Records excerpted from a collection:
[Start of section]

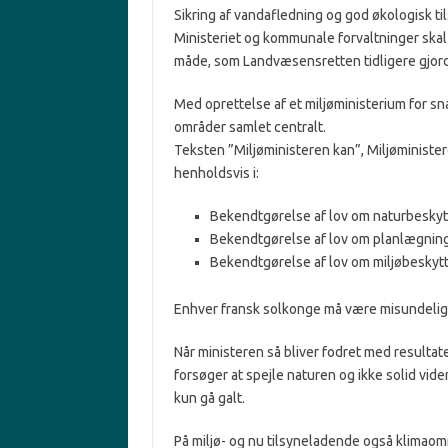
Sikring af vandafledning og god økologisk t
Ministeriet og kommunale forvaltninger ska
måde, som Landvæsensretten tidligere gjor
Med oprettelse af et miljøministerium for s
områder samlet centralt.
Teksten ”Miljøministeren kan”, Miljøministe
henholdsvis i:
Bekendtgørelse af lov om nat
Bekendtgørelse af lov om pl
Bekendtgørelse af lov om milj
Enhver fransk solkonge må være misundelig 
Når ministeren så bliver fodret med resultat
forsøger at spejle naturen og ikke solid vi
kun gå galt.
På miljø- og nu tilsyneladende også klimaom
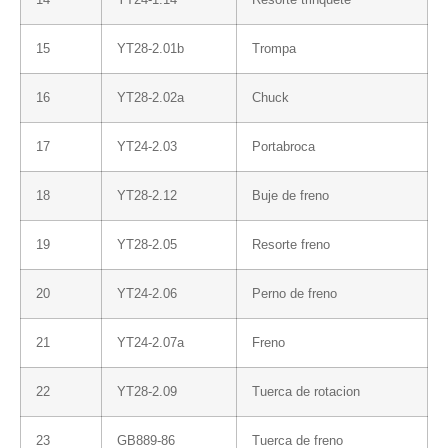
15
YT28-2.01b
Trompa
16
YT28-2.02a
Chuck
17
YT24-2.03
Portabroca
18
YT28-2.12
Buje de freno
19
YT28-2.05
Resorte freno
20
YT24-2.06
Perno de freno
21
YT24-2.07a
Freno
22
YT28-2.09
Tuerca de rotacion
23
GB889-86
Tuerca de freno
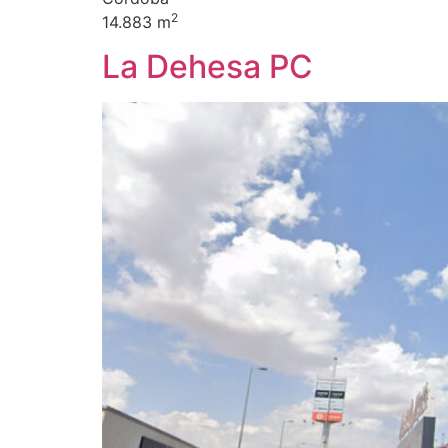
2
14.883 m
La Dehesa PC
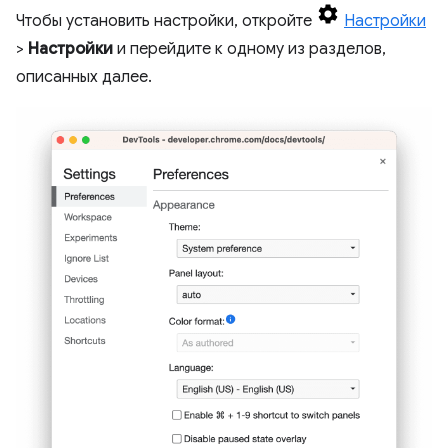
Чтобы установить настройки, откройте
Настройки
>
Настройки
и перейдите к одному из разделов,
описанных далее.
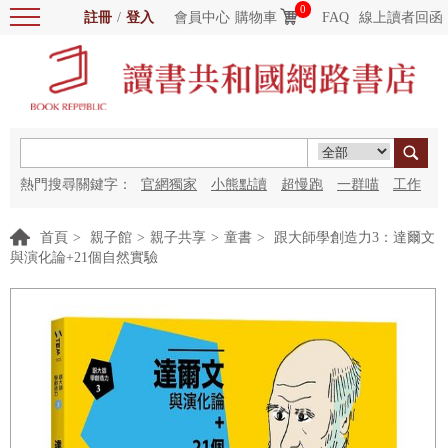
0
註冊
/
登入
會員中心
購物車
FAQ
線上讀者回函
熱門搜尋關鍵字：
官網獨家
小熊點讀
超慢跑
一群喵
工作
細胞
海洋圖書館
紅花
首頁
>
親子館
>
親子共享
>
童書
>
跟大師學創造力3：達爾文
與演化論+21個自然實驗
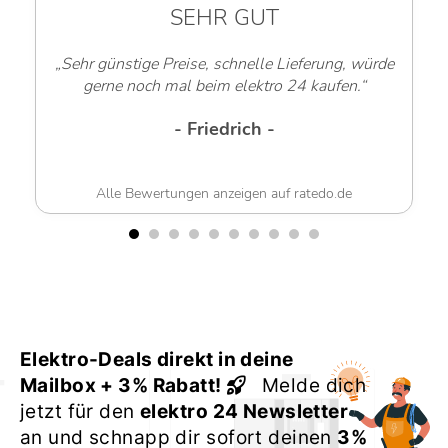
SEHR GUT
„Sehr günstige Preise, schnelle Lieferung, würde
gerne noch mal beim elektro 24 kaufen.“
- Friedrich -
Alle Bewertungen anzeigen auf ratedo.de
Elektro-Deals direkt in deine
Mailbox + 3% Rabatt!
Melde dich
jetzt für den
elektro 24 Newsletter
an und schnapp dir sofort deinen
3%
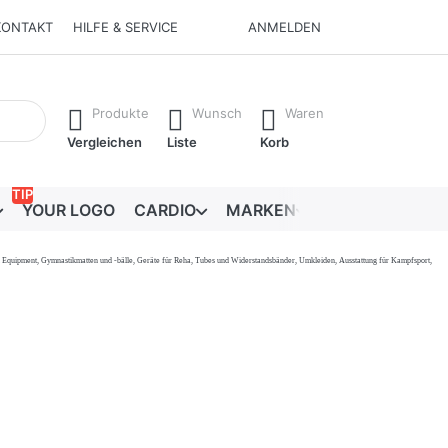
KONTAKT
HILFE & SERVICE
ANMELDEN
Ergebnisse. Drücken Sie die Eingabetaste, um alle Ergebnisse 
Produkte
Wunsch
Waren
Vergleichen
Liste
Korb
TIP
YOUR LOGO
CARDIO
MARKEN
RATGEBER
onal Equipment, Gymnastikmatten und -bälle, Geräte für Reha, Tubes und Widerstandsbänder, Umkleiden, Ausstattung für Kampfsport,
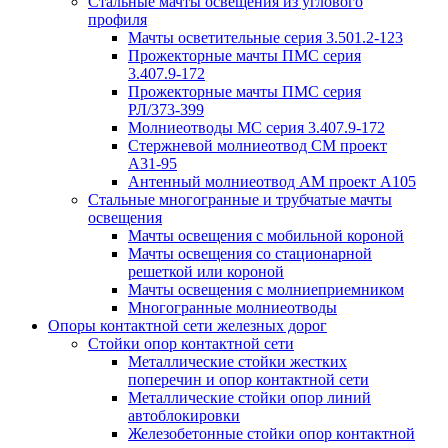
Стальные мачты освещения из углового
профиля
Мачты осветительные серия 3.501.2-123
Прожекторные мачты ПМС серия
3.407.9-172
Прожекторные мачты ПМС серия
РЛ/373-399
Молниеотводы МС серия 3.407.9-172
Стержневой молниеотвод СМ проект
А31-95
Антенный молниеотвод АМ проект А105
Стальные многогранные и трубчатые мачты
освещения
Мачты освещения с мобильной короной
Мачты освещения со стационарной
решеткой или короной
Мачты освещения с молниеприемником
Многогранные молниеотводы
Опоры контактной сети железных дорог
Стойки опор контактной сети
Металлические стойки жестких
поперечин и опор контактной сети
Металлические стойки опор линий
автоблокировки
Железобетонные стойки опор контактной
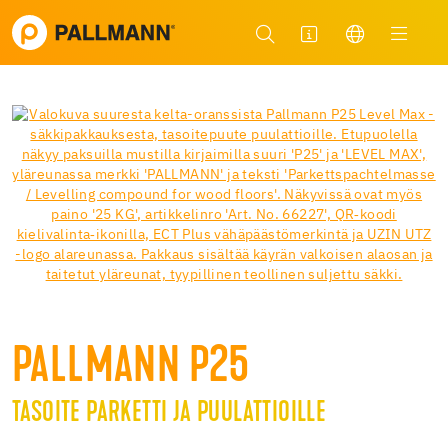
PALLMANN P25
TASOITE PARKETTI JA PUULATTIOILLE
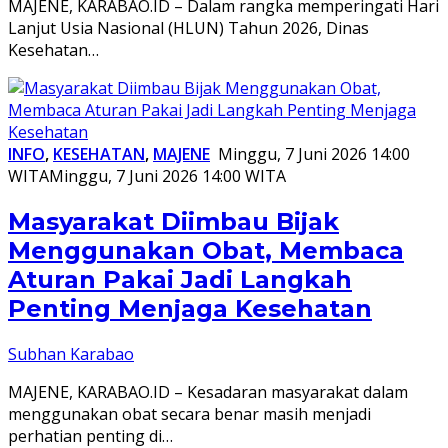
MAJENE, KARABAO.ID – Dalam rangka memperingati Hari
Lanjut Usia Nasional (HLUN) Tahun 2026, Dinas
Kesehatan…
INFO
,
KESEHATAN
,
MAJENE
Minggu, 7 Juni 2026 14:00
WITA
Minggu, 7 Juni 2026 14:00 WITA
Masyarakat Diimbau Bijak
Menggunakan Obat, Membaca
Aturan Pakai Jadi Langkah
Penting Menjaga Kesehatan
Subhan Karabao
MAJENE, KARABAO.ID – Kesadaran masyarakat dalam
menggunakan obat secara benar masih menjadi
perhatian penting di…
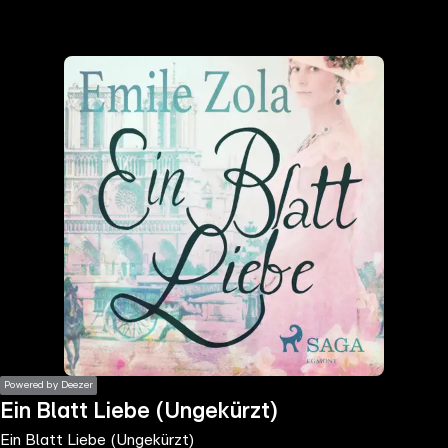
the
h page
 main
nt
the
ibility
ment
Powered by Deezer
Ein Blatt Liebe (Ungekürzt)
Ein Blatt Liebe (Ungekürzt)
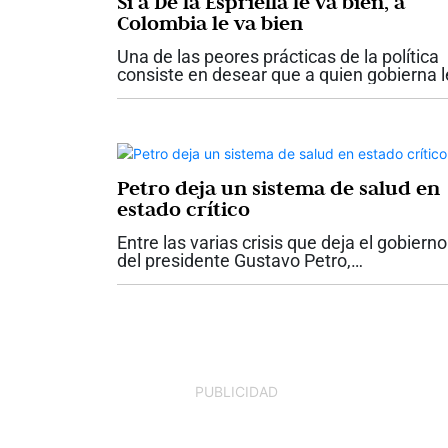
Si a De la Espriella le va bien, a
Colombia le va bien
Una de las peores prácticas de la política
consiste en desear que a quien gobierna l
vaya mal para después presentarse ante
los ciudadanos como la solución. Quienes
actúan así anteponen sus...
Petro deja un sistema de salud en
estado crítico
Entre las varias crisis que deja el gobierno
del presidente Gustavo Petro,
probablemente ninguna tenga un impact
tan directo sobre la vida de los colombian
como la del sistema de salud. Lo que reci
el...
PUBLICIDAD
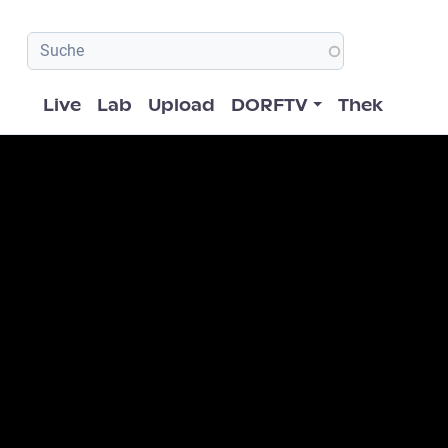
Hauptnavigation
Live
Lab
Upload
DORFTV
Thek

[End of section]

_Exercise details_
Output each record above word for word, leaving out images.

_Written answer_
Sikring af vandafledning og god økologisk t
Ministeriet og kommunale forvaltninger ska
måde, som Landvæsensretten tidligere gjor
Med oprettelse af et miljøministerium for s
områder samlet centralt.
Teksten ”Miljøministeren kan”, Miljøministe
henholdsvis i:
Bekendtgørelse af lov om nat
Bekendtgørelse af lov om pl
Bekendtgørelse af lov om milj
Enhver fransk solkonge må være misundelig 
Når ministeren så bliver fodret med resultat
forsøger at spejle naturen og ikke solid vi
kun gå galt.
På miljø- og nu tilsyneladende også klimaom
15
YT28-2.01b
Trompa
16
YT28-2.02a
Chuck
17
YT24-2.03
Portabroca
18
YT28-2.12
Buje de freno
19
YT28-2.05
Resorte freno
20
YT24-2.06
Perno de freno
21
YT24-2.07a
Freno
22
YT28-2.09
Tuerca de rotacion
23
GB889-86
Tuerca de freno
2
14.883 m
La Dehesa PC
Чтобы установить настройки, откройте
Настройки
>
Настройки
и перейдите к одному из разделов,
описанных далее.
0
註冊
/
登入
會員中心
購物車
FAQ
線上讀者回函
熱門搜尋關鍵字：
官網獨家
小熊點讀
超慢跑
一群喵
工作
細胞
海洋圖書館
紅花
首頁
>
親子館
>
親子共享
>
童書
>
跟大師學創造力3：達爾文
與演化論+21個自然實驗
SEHR GUT
„Sehr günstige Preise, schnelle Lieferung, würde
gerne noch mal beim elektro 24 kaufen.“
- Friedrich -
Alle Bewertungen anzeigen auf ratedo.de
Elektro-Deals direkt in deine
Mailbox + 3% Rabatt!
Melde dich
jetzt für den
elektro 24 Newsletter
an und schnapp dir sofort deinen
3%
KONTAKT
HILFE & SERVICE
ANMELDEN
Ergebnisse. Drücken Sie die Eingabetaste, um alle Ergebnisse 
Produkte
Wunsch
Waren
Vergleichen
Liste
Korb
TIP
YOUR LOGO
CARDIO
MARKEN
RATGEBER
onal Equipment, Gymnastikmatten und -bälle, Geräte für Reha, Tubes und Widerstandsbänder, Umkleiden, Ausstattung für Kampfsport,
Стальные мачты освещения из углового
профиля
Мачты осветительные серия 3.501.2-123
Прожекторные мачты ПМС серия
3.407.9-172
Прожекторные мачты ПМС серия
РЛ/373-399
Молниеотводы МС серия 3.407.9-172
Стержневой молниеотвод СМ проект
А31-95
Антенный молниеотвод АМ проект А105
Стальные многогранные и трубчатые мачты
освещения
Мачты освещения с мобильной короной
Мачты освещения со стационарной
решеткой или короной
Мачты освещения с молниеприемником
Многогранные молниеотводы
Опоры контактной сети железных дорог
Стойки опор контактной сети
Металлические стойки жестких
поперечин и опор контактной сети
Металлические стойки опор линий
автоблокировки
Железобетонные стойки опор контактной
PALLMANN P25
TASOITE PARKETTI JA PUULATTIOILLE
MAJENE, KARABAO.ID – Dalam rangka memperingati Hari
Lanjut Usia Nasional (HLUN) Tahun 2026, Dinas
Kesehatan…
INFO
,
KESEHATAN
,
MAJENE
Minggu, 7 Juni 2026 14:00
WITA
Minggu, 7 Juni 2026 14:00 WITA
Masyarakat Diimbau Bijak
Menggunakan Obat, Membaca
Aturan Pakai Jadi Langkah
Penting Menjaga Kesehatan
Subhan Karabao
MAJENE, KARABAO.ID – Kesadaran masyarakat dalam
menggunakan obat secara benar masih menjadi
perhatian penting di…
the
h page
 main
nt
the
ibility
ment
Powered by Deezer
Ein Blatt Liebe (Ungekürzt)
Ein Blatt Liebe (Ungekürzt)
Si a De la Espriella le va bien, a
Colombia le va bien
Una de las peores prácticas de la política
consiste en desear que a quien gobierna l
vaya mal para después presentarse ante
los ciudadanos como la solución. Quienes
actúan así anteponen sus...
Petro deja un sistema de salud en
estado crítico
Entre las varias crisis que deja el gobierno
del presidente Gustavo Petro,
probablemente ninguna tenga un impact
tan directo sobre la vida de los colombian
como la del sistema de salud. Lo que reci
el...
PUBLICIDAD
Hauptnavigation
Live
Lab
Upload
DORFTV
Thek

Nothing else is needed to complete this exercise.